What you have to do>
All entries should be copied exactly, none left out.

Information>
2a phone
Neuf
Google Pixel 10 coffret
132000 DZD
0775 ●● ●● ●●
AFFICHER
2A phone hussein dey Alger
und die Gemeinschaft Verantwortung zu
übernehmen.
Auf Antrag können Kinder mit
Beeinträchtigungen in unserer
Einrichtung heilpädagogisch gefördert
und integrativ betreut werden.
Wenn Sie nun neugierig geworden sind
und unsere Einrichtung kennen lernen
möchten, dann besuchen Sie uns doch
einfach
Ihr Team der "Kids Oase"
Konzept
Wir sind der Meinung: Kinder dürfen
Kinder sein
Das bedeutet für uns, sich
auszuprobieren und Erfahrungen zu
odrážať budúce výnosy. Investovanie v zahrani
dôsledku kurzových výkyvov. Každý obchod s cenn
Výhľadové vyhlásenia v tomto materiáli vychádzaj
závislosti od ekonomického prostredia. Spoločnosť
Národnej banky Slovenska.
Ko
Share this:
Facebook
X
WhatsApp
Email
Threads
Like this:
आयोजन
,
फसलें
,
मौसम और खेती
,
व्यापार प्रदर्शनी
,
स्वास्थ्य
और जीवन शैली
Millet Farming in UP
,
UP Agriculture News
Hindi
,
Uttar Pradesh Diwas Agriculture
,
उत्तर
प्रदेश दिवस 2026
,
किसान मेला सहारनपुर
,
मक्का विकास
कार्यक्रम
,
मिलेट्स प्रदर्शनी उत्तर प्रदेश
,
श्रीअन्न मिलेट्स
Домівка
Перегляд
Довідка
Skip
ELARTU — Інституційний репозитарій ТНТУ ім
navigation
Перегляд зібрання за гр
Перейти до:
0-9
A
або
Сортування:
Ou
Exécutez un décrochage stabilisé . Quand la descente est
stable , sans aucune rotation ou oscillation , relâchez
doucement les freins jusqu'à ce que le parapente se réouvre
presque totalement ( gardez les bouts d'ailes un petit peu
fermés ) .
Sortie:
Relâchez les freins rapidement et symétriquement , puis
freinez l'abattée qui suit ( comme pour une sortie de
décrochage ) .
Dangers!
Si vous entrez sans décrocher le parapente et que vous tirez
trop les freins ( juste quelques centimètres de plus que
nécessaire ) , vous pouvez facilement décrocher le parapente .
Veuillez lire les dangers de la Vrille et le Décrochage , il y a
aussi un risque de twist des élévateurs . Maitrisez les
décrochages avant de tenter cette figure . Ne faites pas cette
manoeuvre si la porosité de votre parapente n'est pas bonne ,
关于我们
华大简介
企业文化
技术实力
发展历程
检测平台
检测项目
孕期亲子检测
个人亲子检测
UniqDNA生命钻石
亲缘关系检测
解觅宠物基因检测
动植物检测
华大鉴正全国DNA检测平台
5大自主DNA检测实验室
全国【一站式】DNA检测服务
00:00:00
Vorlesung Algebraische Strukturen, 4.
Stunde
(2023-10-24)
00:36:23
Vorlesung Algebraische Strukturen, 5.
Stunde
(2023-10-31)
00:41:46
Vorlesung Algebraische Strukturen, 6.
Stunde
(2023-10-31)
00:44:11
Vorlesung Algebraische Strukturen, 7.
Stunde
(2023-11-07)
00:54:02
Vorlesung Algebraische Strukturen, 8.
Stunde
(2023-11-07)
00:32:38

Written answer>
2a phone
Neuf
Google Pixel 10 coffret
132000 DZD
0775 ●● ●● ●●
AFFICHER
2A phone hussein dey Alger
und die Gemeinschaft Verantwortung zu
übernehmen.
Auf Antrag können Kinder mit
Beeinträchtigungen in unserer
Einrichtung heilpädagogisch gefördert
und integrativ betreut werden.
Wenn Sie nun neugierig geworden sind
und unsere Einrichtung kennen lernen
möchten, dann besuchen Sie uns doch
einfach
Ihr Team der "Kids Oase"
Konzept
Wir sind der Meinung: Kinder dürfen
Kinder sein
Das bedeutet für uns, sich
auszuprobieren und Erfahrungen zu
odrážať budúce výnosy. Investovanie v zahrani
dôsledku kurzových výkyvov. Každý obchod s cenn
Výhľadové vyhlásenia v tomto materiáli vychádzaj
závislosti od ekonomického prostredia. Spoločnosť
Národnej banky Slovenska.
Ko
Share this:
Facebook
X
WhatsApp
Email
Threads
Like this:
आयोजन
,
फसलें
,
मौसम और खेती
,
व्यापार प्रदर्शनी
,
स्वास्थ्य
और जीवन शैली
Millet Farming in UP
,
UP Agriculture News
Hindi
,
Uttar Pradesh Diwas Agriculture
,
उत्तर
प्रदेश दिवस 2026
,
किसान मेला सहारनपुर
,
मक्का विकास
कार्यक्रम
,
मिलेट्स प्रदर्शनी उत्तर प्रदेश
,
श्रीअन्न मिलेट्स
Домівка
Перегляд
Довідка
Skip
ELARTU — Інституційний репозитарій ТНТУ ім
navigation
Перегляд зібрання за гр
Перейти до:
0-9
A
або
Сортування:
Ou
Exécutez un décrochage stabilisé . Quand la descente est
stable , sans aucune rotation ou oscillation , relâchez
doucement les freins jusqu'à ce que le parapente se réouvre
presque totalement ( gardez les bouts d'ailes un petit peu
fermés ) .
Sortie:
Relâchez les freins rapidement et symétriquement , puis
freinez l'abattée qui suit ( comme pour une sortie de
décrochage ) .
Dangers!
Si vous entrez sans décrocher le parapente et que vous tirez
trop les freins ( juste quelques centimètres de plus que
nécessaire ) , vous pouvez facilement décrocher le parapente .
Veuillez lire les dangers de la Vrille et le Décrochage , il y a
aussi un risque de twist des élévateurs . Maitrisez les
décrochages avant de tenter cette figure . Ne faites pas cette
manoeuvre si la porosité de votre parapente n'est pas bonne ,
关于我们
华大简介
企业文化
技术实力
发展历程
检测平台
检测项目
孕期亲子检测
个人亲子检测
UniqDNA生命钻石
亲缘关系检测
解觅宠物基因检测
动植物检测
华大鉴正全国DNA检测平台
5大自主DNA检测实验室
全国【一站式】DNA检测服务
00:00:00
Vorlesung Algebraische Strukturen, 4.
Stunde
(2023-10-24)
00:36:23
Vorlesung Algebraische Strukturen, 5.
Stunde
(2023-10-31)
00:41:46
Vorlesung Algebraische Strukturen, 6.
Stunde
(2023-10-31)
00:44:11
Vorlesung Algebraische Strukturen, 7.
Stunde
(2023-11-07)
00:54:02
Vorlesung Algebraische Strukturen, 8.
Stunde
(2023-11-07)
00:32:38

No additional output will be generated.